It raised its head and froze, its forked tongue flickering. It had caught my scent.
I pushed back from the table, got down on my knees, and studied it. A pretty thing. I flashed out my right hand and pinched it just behind its head. It writhed, its body a bullwhip. I was startled by its strength.

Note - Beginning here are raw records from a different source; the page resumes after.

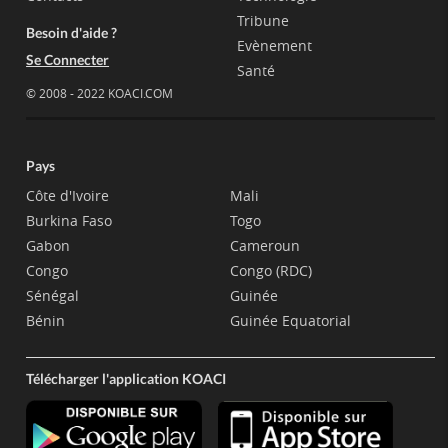
Tribune
Besoin d'aide ?
Evènement
Se Connecter
Santé
© 2008 - 2022 KOACI.COM
Pays
Côte d'Ivoire
Mali
Burkina Faso
Togo
Gabon
Cameroun
Congo
Congo (RDC)
Sénégal
Guinée
Bénin
Guinée Equatorial
Télécharger l'application KOACI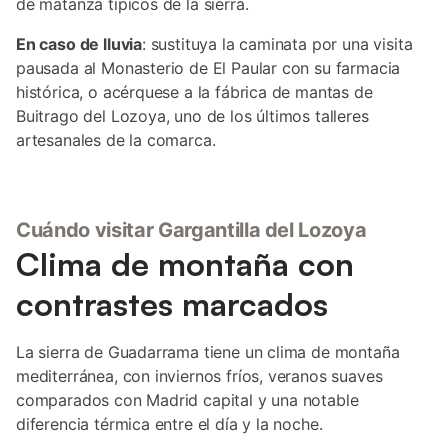
de matanza típicos de la sierra.
En caso de lluvia
: sustituya la caminata por una visita
pausada al Monasterio de El Paular con su farmacia
histórica, o acérquese a la fábrica de mantas de
Buitrago del Lozoya, uno de los últimos talleres
artesanales de la comarca.
Cuándo visitar Gargantilla del Lozoya
Clima de montaña con
contrastes marcados
La sierra de Guadarrama tiene un clima de montaña
mediterránea, con inviernos fríos, veranos suaves
comparados con Madrid capital y una notable
diferencia térmica entre el día y la noche.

I carried the snake into the bedroom, opened my footlocker, and used my left hand to empty it, tossing a half-dozen New England Patriots and Boston Bruins sweatshirts and a spare blanket onto the bed. Beneath the blanket was a Colt .45 that once belonged to my grandfather. I tossed that on the bed, too. Then I dropped the snake inside, slammed the lid, and started thinking about names.
Stop it, I told myself. The garter snake was probably an escaped pet, the property of someone else in the tenement building. How else could it have found its way into my second-floor apartment? When I had the time, I’d ask around, but if no one claimed it, I’d be heading to the pet store for a suitable cage.
I could hear the snake blindly exploring inside the footlocker, its scales rasping as they slid against the wood. I couldn’t help myself. I started thinking about names again. Mario leaped to mind. But no, I couldn’t call it that. I liked garter snakes. If Mario had sneaked it in, it would have been a copperhead or a timber rattler.
The trouble with Mario started a week ago when his great-uncle, Dominic “Whoosh” Zerilli, and I got together over boilermakers at Hopes, the local press hangout, to talk about the future. I was a newspaper reporter, so I didn’t have one. Whoosh was contemplating retirement.
“The wife’s still nagging me about it,” he said. “Wants me to sell the house, turn my business over to Mario, and move to Florida.”
“So why don’t you?”
“I’m thinkin’ on it.”
“And?”
“And what?”
“And what are you thinking?”
“I’m thinkin’ I’m sick to death of fuckin’ snow. I’m thinkin’ the warm weather might be good for my arthritis. I’m thinkin’ that if I move down there, I won’t have to listen to Maggie talk about moving down there every fuckin’ night.”
“But?”
“But she’s got her heart set on one of them retirement villages in Vero Beach or Boca Raton. Keeps shovin’ brochures in my face. ‘Look at this, honey,’ she tells me. ‘They got maid service, swimmin’ pools, croquet, a golf course, horseshoes, craft rooms, shuffleboard. And have you ever seen so many flowers?’”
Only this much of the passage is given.